Regulatory reform
Most state governments, and even the federal government,
have far better controls over the regulatory power of
government agencies and commissions than does North
Carolina. These controls are critical because unelected and
unaccountable state officials make major decisions affecting
almost every facet of our lives.
When there is excessive regulatory power, North
Carolina suffers because it imposes great costs on its citizens
and businesses and hurts the economic competitiveness of
the state. All too often, the agencies ignore the will of the
legislature in granting them regulatory power and instead
regulate as they please.
Key Facts
- Regulations are agency-created rules that help to
implement or interpret enacted legislation.
- In a 2005 John Locke Foundation survey of more than
600 North Carolina business leaders, regulatory burden
was ranked as the second most important factor
reducing the state's economic competitiveness (only
North Carolina's tax burden ranked higher).
- About 81 percent of N.C. business leaders said that
the cost of most government regulations exceeded
their benefits.
- North Carolina has something called the Rules Review
Commission (RRC) to review regulations and make
sure agencies are not exceeding their authority. The
RRC's power is, however, very limited.
Recommendations
- Give the RRC more power to challenge statutory
authority. The RRC should review rules to make sure
they are "clearly within the authority delegated to
the agency by the General Assembly." In addition, to
define what "clearly within the authority" means, the
law should clarify that clear statutory authority exists
when no reasonable argument can be made that statutory
authority does not exist.
- Require cost/benefit analysis of regulations. For
nearly 40 years, the federal government has required
agencies to conduct cost/benefit analysis. North Carolina
does not require this approach. The RRC should
provide oversight in connection with the cost/benefit
analysis. If the costs of new regulations exceed the
benefits, then the regulations should be rejected.
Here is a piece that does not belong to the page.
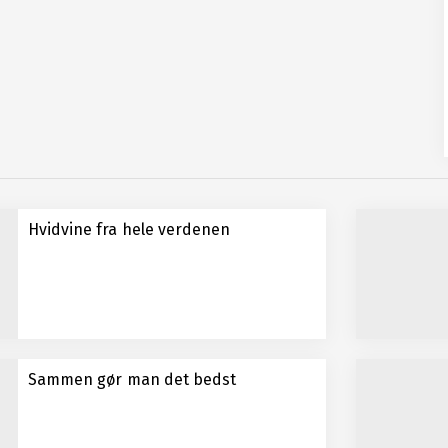
Hvidvine fra hele verdenen
Sammen gør man det bedst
- Require that alternatives be considered. As the
federal government does, North Carolina agencies
should be required to seek out alternatives to proposed
regulations. As stated in President Reagan's Executive
Order 12291, "the alternative involving the least cost
to society shall be chosen."
- Reduce the costs of complying with regulations. As
stated in President Carter's Executive Order 12044,
regulation should be approved if "the least burdensome
of the acceptable alternatives has been chosen."
- Require regulations to achieve a clearly stated purpose.
Each agency should identify, in specific terms,
what goals are being met by adopting the regulations.
Regardless of what costs and benefits are identified, if
the regulations do not achieve their stated purpose, the
RRC should reject the regulations.
- Require agencies to consider the unique needs of
small businesses. To address the differences between
small businesses and larger businesses, agencies should
be required to consider regulations that reduce the impact
on small businesses (see the U.S. Small Business
Administration's model legislation below).
- Require periodic review of regulations. Thirty-two
states have periodic review of regulations, and the
Small Business Administration recommends it as well.
The passage of new laws or changes in technology
can cause regulations to become outdated or unnecessary.
Therefore, agencies should, as in Tennessee, have
the burden to justify the continued existence of their
regulations.
- Prohibit agencies from passing regulations that
exceed federal standards. According to the Environmental
Protection Agency (EPA), about one-third of
all states have a law that prohibits agencies, at least in
some areas, from exceeding federal standards.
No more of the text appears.